*SOURCE DATA*:

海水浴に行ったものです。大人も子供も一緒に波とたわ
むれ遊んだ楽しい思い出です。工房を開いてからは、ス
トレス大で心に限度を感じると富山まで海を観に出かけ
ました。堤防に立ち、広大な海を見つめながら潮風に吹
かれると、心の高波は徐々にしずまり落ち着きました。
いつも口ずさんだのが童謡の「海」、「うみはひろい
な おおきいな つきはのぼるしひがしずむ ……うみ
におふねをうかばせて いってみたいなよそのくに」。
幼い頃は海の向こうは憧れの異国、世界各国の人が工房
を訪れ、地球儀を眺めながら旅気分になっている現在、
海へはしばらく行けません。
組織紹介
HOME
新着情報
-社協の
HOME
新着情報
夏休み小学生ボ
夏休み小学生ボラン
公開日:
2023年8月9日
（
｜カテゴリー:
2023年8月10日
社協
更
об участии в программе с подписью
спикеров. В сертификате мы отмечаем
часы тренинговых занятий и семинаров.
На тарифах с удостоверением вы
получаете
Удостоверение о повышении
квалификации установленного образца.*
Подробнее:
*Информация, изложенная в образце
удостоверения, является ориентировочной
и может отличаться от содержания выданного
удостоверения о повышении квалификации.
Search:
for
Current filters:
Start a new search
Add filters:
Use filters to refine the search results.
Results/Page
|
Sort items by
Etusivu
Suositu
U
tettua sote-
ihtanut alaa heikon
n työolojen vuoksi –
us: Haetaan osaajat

*YOUR OBJECTIVE*: Give the number of lines in the listing that hold "удостоверения", with no other words.

*TASK OUTPUT*: 2